## Task objective
From the data below, copy out every line in which the word "close" occurs.

/---

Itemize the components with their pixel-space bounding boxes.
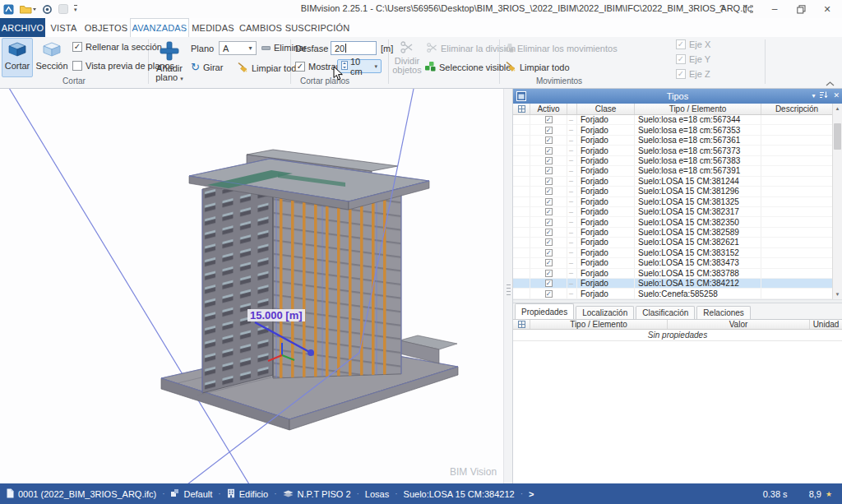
customize-toolbar-button[interactable]: ▾ [74, 5, 77, 13]
table-row[interactable]: ✓ – Forjado Suelo:LOSA 15 CM:383788 [513, 269, 832, 279]
row-active-checkbox[interactable]: ✓ [545, 238, 553, 246]
table-row[interactable]: ✓ – Forjado Suelo:LOSA 15 CM:382350 [513, 217, 832, 227]
table-row[interactable]: ✓ – Forjado Suelo:losa e=18 cm:567383 [513, 156, 832, 166]
cortar-button[interactable]: Cortar [2, 38, 33, 77]
row-active-checkbox[interactable]: ✓ [545, 259, 553, 266]
tree-connector: – [569, 156, 573, 164]
tab-objetos[interactable]: OBJETOS [82, 18, 130, 37]
row-active-checkbox[interactable]: ✓ [545, 280, 553, 287]
row-active-checkbox[interactable]: ✓ [545, 116, 553, 123]
row-active-checkbox[interactable]: ✓ [545, 198, 553, 206]
row-active-checkbox[interactable]: ✓ [545, 208, 553, 215]
table-row[interactable]: ✓ – Forjado Suelo:LOSA 15 CM:384212 [513, 279, 832, 289]
row-active-checkbox[interactable]: ✓ [545, 167, 553, 174]
rellenar-seccion-checkbox[interactable]: ✓ Rellenar la sección [72, 42, 162, 52]
table-row[interactable]: ✓ – Forjado Suelo:losa e=18 cm:567361 [513, 136, 832, 146]
ribbon-collapse-button[interactable] [826, 78, 835, 88]
table-row[interactable]: ✓ – Forjado Suelo:losa e=18 cm:567373 [513, 146, 832, 155]
table-row[interactable]: ✓ – Forjado Suelo:losa e=18 cm:567391 [513, 166, 832, 176]
table-row[interactable]: ✓ – Forjado Suelo:LOSA 15 CM:382589 [513, 228, 832, 238]
row-active-checkbox[interactable]: ✓ [545, 127, 553, 134]
tab-localizacion[interactable]: Localización [576, 306, 634, 319]
fullscreen-button[interactable] [742, 2, 755, 16]
breadcrumb-default[interactable]: Default [170, 488, 212, 499]
dividir-objetos-button[interactable]: Dividir objetos [391, 38, 423, 81]
row-active-checkbox[interactable]: ✓ [545, 290, 553, 298]
status-file[interactable]: 0001 (2022_BIM_3RIOS_ARQ.ifc) [7, 488, 156, 500]
scrollbar-thumb[interactable] [834, 123, 841, 150]
target-icon[interactable] [42, 4, 53, 15]
row-active-checkbox[interactable]: ✓ [545, 147, 553, 155]
table-row[interactable]: ✓ – Forjado Suelo:LOSA 15 CM:381325 [513, 197, 832, 207]
seleccione-visible-button[interactable]: Seleccione visible [424, 61, 511, 73]
row-active-checkbox[interactable]: ✓ [545, 219, 553, 226]
table-row[interactable]: ✓ – Forjado Suelo:losa e=18 cm:567353 [513, 125, 832, 135]
breadcrumb-losas[interactable]: Losas [365, 489, 389, 499]
tab-cambios[interactable]: CAMBIOS [237, 18, 285, 37]
column-header-tipo-elemento[interactable]: Tipo / Elemento [530, 320, 668, 329]
limpiar-todo-movimientos-label: Limpiar todo [520, 62, 570, 72]
scroll-up-button[interactable]: ▲ [833, 104, 842, 113]
table-row[interactable]: ✓ – Forjado Suelo:LOSA 15 CM:382317 [513, 207, 832, 217]
table-row[interactable]: ✓ – Forjado Suelo:LOSA 15 CM:383152 [513, 248, 832, 258]
table-row[interactable]: ✓ – Forjado Suelo:LOSA 15 CM:381296 [513, 187, 832, 197]
limpiar-todo-label: Limpiar todo [252, 63, 302, 73]
tab-propiedades[interactable]: Propiedades [515, 303, 574, 319]
row-active-checkbox[interactable]: ✓ [545, 249, 553, 257]
tab-vista[interactable]: VISTA [45, 18, 82, 37]
tab-clasificacion[interactable]: Clasificación [636, 306, 695, 319]
panel-menu-button[interactable]: ▾ [812, 92, 815, 99]
tab-relaciones[interactable]: Relaciones [696, 306, 750, 319]
breadcrumb-elemento[interactable]: Suelo:LOSA 15 CM:384212 [404, 489, 515, 499]
tipos-panel-titlebar[interactable]: Tipos ▾ ✕ [513, 89, 842, 104]
desfase-input[interactable]: 20 [331, 41, 377, 55]
column-header-activo[interactable]: Activo [530, 104, 567, 114]
minimize-button[interactable]: – [768, 2, 781, 16]
seccion-button[interactable]: Sección [35, 38, 69, 77]
open-file-button[interactable] [20, 4, 36, 14]
tab-avanzadas[interactable]: AVANZADAS [130, 18, 189, 37]
row-descripcion [761, 258, 832, 267]
help-button[interactable]: ? [715, 2, 729, 16]
breadcrumb-edificio[interactable]: Edificio [227, 488, 268, 500]
column-header-descripcion[interactable]: Descripción [761, 104, 832, 114]
grid-icon[interactable] [513, 104, 530, 114]
close-button[interactable]: ✕ [821, 2, 834, 16]
grid-icon[interactable] [513, 320, 530, 329]
plano-select[interactable]: A ▾ [219, 41, 257, 55]
column-header-clase[interactable]: Clase [577, 104, 635, 114]
tab-suscripcion[interactable]: SUSCRIPCIÓN [285, 18, 350, 37]
mostrar-checkbox[interactable]: ✓ Mostrar [295, 62, 339, 72]
table-row[interactable]: ✓ – Forjado Suelo:losa e=18 cm:567344 [513, 115, 832, 125]
row-active-checkbox[interactable]: ✓ [545, 187, 553, 195]
breadcrumb-piso[interactable]: N.P.T PISO 2 [283, 489, 351, 499]
column-header-unidad[interactable]: Unidad [810, 320, 842, 329]
breadcrumb-expander[interactable]: > [529, 489, 534, 499]
limpiar-todo-movimientos-button[interactable]: Limpiar todo [505, 61, 570, 73]
scissors-icon [400, 41, 414, 55]
row-active-checkbox[interactable]: ✓ [545, 270, 553, 277]
column-header-tipo[interactable]: Tipo / Elemento [635, 104, 761, 114]
table-row[interactable]: ✓ – Forjado Suelo:Cenefa:585258 [513, 289, 832, 298]
row-active-checkbox[interactable]: ✓ [545, 157, 553, 164]
restore-button[interactable] [794, 2, 807, 16]
table-row[interactable]: ✓ – Forjado Suelo:LOSA 15 CM:382621 [513, 238, 832, 247]
viewport-3d[interactable]: 15.000 [m] BIM Vision [0, 89, 503, 483]
scroll-down-button[interactable]: ▼ [833, 289, 842, 299]
anadir-plano-button[interactable]: Añadir plano ▾ [151, 38, 187, 81]
panel-close-button[interactable]: ✕ [833, 91, 840, 99]
vertical-splitter[interactable] [503, 89, 513, 483]
table-row[interactable]: ✓ – Forjado Suelo:LOSA 15 CM:381244 [513, 177, 832, 187]
row-active-checkbox[interactable]: ✓ [545, 136, 553, 144]
grosor-spinner[interactable]: 10 cm ▾ [337, 59, 382, 73]
tab-medidas[interactable]: MEDIDAS [189, 18, 237, 37]
table-row[interactable]: ✓ – Forjado Suelo:LOSA 15 CM:383473 [513, 258, 832, 268]
column-header-valor[interactable]: Valor [668, 320, 810, 329]
tab-archivo[interactable]: ARCHIVO [0, 18, 45, 37]
row-active-checkbox[interactable]: ✓ [545, 229, 553, 236]
panel-sort-button[interactable] [820, 90, 828, 100]
tipos-scrollbar[interactable]: ▲ ▼ [832, 104, 842, 299]
girar-button[interactable]: ↻ Girar [191, 62, 223, 72]
row-active-checkbox[interactable]: ✓ [545, 178, 553, 185]
limpiar-todo-planos-button[interactable]: Limpiar todo [237, 62, 302, 74]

\---

## Answer space
close-button[interactable]: ✕ [821, 2, 834, 16]
panel-close-button[interactable]: ✕ [833, 91, 840, 99]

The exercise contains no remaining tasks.